Work to be completed: What lines in the records below contain the string "random"? Copy every one.

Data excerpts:

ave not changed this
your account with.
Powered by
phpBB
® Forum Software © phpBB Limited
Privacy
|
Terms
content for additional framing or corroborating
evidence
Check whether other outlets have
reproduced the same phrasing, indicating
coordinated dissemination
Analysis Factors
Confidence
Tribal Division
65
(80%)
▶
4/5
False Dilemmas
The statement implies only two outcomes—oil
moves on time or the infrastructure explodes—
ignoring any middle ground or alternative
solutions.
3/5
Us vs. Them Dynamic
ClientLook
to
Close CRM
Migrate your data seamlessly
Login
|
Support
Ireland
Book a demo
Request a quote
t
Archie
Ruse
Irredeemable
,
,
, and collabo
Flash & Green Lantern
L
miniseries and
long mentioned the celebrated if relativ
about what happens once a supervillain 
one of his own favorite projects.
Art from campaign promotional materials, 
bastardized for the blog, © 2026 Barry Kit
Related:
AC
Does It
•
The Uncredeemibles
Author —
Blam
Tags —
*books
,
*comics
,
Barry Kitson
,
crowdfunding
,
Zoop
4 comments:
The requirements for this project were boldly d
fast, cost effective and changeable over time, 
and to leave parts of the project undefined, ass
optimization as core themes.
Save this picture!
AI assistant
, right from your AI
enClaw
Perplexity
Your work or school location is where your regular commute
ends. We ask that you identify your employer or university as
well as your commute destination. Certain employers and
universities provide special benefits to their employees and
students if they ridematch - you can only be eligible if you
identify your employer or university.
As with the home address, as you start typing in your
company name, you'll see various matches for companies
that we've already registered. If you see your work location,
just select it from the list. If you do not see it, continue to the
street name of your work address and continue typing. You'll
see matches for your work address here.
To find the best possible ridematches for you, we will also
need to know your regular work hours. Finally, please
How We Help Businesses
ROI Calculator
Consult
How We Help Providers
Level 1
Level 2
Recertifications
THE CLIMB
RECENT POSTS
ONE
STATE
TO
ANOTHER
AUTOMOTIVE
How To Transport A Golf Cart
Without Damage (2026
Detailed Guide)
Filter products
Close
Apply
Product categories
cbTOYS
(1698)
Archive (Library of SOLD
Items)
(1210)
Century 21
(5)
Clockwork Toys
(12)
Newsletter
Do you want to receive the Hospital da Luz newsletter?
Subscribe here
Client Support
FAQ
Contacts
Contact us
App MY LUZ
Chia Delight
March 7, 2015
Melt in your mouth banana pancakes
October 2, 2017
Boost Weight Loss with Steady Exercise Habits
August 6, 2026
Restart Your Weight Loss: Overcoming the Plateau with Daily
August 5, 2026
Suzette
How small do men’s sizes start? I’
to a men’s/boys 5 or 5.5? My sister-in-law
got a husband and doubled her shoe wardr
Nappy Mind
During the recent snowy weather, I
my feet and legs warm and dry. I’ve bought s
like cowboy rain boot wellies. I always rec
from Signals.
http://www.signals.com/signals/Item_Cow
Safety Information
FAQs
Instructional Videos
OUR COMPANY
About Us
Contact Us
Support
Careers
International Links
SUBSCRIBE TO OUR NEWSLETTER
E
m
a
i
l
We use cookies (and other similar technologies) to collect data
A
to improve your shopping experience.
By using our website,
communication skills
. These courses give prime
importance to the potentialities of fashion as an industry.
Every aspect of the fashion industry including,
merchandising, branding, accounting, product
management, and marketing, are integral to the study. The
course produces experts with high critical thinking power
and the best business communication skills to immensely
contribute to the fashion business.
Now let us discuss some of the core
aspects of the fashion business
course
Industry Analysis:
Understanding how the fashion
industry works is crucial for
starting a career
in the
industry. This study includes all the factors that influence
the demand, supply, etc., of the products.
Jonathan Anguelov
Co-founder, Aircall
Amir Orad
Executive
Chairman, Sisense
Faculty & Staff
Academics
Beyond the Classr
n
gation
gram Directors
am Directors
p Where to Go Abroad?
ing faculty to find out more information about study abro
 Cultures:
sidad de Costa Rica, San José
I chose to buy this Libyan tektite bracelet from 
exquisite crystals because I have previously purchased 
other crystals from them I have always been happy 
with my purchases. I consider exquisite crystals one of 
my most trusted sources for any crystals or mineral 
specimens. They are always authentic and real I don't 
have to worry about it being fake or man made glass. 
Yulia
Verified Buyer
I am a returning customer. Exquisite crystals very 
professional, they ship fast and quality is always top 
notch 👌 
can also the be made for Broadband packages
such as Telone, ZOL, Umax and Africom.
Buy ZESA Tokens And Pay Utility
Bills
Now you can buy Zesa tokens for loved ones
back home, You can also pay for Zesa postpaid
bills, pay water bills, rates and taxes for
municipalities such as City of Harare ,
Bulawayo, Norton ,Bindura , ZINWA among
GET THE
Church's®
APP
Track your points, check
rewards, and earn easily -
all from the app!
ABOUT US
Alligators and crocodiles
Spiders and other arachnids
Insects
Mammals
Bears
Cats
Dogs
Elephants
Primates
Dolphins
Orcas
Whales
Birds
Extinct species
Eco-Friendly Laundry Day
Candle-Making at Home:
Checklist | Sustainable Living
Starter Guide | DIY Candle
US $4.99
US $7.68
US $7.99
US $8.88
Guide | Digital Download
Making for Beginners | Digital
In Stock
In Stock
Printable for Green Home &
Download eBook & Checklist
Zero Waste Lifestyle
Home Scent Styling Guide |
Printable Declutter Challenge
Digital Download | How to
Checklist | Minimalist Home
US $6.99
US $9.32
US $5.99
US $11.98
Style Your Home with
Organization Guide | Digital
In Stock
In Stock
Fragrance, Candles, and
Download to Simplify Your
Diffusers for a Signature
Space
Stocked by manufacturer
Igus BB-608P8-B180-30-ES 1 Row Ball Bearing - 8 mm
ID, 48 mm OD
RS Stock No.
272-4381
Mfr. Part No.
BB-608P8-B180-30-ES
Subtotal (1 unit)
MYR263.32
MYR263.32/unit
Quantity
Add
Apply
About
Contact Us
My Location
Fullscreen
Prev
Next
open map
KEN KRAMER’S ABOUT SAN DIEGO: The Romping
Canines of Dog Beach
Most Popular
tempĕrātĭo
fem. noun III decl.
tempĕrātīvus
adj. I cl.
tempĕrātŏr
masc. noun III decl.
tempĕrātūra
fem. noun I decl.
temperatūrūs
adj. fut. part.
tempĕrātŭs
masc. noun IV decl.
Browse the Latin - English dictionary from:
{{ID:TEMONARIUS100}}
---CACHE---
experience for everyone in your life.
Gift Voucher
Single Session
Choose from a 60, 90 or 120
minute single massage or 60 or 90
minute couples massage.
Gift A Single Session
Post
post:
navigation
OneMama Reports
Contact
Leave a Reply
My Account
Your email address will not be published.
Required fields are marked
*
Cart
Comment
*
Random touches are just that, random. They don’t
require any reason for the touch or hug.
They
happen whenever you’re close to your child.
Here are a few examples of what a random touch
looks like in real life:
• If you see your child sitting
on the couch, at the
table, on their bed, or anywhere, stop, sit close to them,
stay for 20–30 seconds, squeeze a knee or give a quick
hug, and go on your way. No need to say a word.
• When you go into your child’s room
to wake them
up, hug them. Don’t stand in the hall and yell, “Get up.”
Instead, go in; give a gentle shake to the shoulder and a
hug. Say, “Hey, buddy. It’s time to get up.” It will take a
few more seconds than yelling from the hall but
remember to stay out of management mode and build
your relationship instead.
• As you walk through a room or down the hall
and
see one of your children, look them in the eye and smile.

Result for this task:
Random touches are just that, random. They don’t
Here are a few examples of what a random touch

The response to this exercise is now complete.